§ WORK INSTRUCTION: Go through the data below and return each line where the string "character" appears.

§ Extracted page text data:
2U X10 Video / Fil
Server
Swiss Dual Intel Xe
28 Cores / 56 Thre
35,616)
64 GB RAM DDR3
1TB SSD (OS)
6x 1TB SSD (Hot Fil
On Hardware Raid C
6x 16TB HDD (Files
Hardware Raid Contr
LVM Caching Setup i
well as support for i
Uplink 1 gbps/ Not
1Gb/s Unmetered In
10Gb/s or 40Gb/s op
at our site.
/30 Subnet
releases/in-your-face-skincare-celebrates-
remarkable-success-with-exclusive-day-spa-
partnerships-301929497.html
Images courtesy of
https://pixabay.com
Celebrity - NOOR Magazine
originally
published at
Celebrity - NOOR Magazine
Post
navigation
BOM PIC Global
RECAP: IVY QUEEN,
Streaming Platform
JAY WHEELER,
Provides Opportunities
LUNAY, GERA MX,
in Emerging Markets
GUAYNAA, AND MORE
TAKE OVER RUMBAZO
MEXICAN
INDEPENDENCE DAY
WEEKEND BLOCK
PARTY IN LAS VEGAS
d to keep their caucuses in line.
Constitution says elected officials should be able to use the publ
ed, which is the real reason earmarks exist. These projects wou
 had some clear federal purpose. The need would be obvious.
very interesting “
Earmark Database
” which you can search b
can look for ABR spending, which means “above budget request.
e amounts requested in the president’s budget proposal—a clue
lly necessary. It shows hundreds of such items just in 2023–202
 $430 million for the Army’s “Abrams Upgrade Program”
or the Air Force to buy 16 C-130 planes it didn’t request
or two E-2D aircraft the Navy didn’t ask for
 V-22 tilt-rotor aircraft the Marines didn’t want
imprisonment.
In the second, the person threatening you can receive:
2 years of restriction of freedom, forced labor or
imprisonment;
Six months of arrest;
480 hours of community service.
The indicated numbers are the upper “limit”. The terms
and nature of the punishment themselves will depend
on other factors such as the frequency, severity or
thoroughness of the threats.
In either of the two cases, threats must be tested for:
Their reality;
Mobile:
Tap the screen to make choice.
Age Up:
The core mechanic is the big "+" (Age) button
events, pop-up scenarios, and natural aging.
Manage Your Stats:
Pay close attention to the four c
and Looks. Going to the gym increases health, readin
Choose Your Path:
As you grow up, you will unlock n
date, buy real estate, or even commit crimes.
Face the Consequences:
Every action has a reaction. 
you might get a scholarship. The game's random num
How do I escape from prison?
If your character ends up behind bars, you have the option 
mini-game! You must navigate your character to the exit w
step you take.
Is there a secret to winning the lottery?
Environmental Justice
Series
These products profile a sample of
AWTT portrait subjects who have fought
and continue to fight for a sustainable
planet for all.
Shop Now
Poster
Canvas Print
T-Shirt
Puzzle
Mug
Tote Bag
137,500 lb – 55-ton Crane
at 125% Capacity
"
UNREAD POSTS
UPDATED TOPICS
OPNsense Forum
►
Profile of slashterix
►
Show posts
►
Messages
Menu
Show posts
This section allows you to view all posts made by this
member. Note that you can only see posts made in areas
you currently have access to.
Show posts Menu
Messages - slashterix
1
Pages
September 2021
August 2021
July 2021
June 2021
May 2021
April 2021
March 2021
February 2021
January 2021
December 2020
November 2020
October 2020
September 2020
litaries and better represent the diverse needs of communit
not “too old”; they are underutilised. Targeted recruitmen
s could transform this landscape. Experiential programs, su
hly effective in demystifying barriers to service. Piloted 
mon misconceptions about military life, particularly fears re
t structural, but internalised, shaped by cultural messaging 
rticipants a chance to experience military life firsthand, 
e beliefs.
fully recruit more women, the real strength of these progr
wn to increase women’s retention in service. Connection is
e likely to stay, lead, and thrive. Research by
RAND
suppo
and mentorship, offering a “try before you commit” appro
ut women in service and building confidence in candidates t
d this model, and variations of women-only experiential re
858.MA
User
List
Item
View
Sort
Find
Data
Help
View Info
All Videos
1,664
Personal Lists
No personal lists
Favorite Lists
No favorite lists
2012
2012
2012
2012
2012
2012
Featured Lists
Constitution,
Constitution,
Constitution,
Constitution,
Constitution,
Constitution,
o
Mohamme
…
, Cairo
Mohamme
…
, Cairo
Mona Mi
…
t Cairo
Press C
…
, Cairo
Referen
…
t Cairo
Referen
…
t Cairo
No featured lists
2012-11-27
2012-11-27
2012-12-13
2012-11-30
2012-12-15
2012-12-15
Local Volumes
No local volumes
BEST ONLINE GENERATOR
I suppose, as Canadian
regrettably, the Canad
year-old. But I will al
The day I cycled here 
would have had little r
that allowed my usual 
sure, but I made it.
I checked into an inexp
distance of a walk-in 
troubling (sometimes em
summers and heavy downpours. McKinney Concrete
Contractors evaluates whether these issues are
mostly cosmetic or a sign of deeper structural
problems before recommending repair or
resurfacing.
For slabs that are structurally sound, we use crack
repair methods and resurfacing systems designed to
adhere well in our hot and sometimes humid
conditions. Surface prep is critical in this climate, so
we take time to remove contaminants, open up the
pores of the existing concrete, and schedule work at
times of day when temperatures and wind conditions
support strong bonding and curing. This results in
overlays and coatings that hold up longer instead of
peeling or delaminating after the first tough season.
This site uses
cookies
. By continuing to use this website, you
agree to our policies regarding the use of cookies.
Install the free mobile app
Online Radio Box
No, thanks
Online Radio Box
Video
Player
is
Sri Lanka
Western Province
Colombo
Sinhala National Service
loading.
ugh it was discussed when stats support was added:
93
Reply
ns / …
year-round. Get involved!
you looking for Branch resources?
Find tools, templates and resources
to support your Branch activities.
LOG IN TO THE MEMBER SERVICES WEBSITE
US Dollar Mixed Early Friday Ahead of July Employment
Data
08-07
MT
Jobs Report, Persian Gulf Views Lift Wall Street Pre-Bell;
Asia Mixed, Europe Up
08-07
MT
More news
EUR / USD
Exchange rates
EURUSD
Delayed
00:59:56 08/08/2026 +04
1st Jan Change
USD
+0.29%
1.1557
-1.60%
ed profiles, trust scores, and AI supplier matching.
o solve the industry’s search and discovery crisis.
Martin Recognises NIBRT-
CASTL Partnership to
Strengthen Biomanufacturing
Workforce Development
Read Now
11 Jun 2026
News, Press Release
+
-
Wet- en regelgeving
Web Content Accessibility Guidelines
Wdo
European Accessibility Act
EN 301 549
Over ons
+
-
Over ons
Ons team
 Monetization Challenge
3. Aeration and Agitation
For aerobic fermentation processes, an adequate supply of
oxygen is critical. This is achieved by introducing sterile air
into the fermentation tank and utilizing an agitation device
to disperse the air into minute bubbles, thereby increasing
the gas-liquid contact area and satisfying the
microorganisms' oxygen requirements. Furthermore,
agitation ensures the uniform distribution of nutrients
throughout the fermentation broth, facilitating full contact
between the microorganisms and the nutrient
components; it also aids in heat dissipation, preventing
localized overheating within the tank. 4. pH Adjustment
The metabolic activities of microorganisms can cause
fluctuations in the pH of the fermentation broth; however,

§ SOLUTION FOR THIS PROBLEM:
If your character ends up behind bars, you have the option 
mini-game! You must navigate your character to the exit w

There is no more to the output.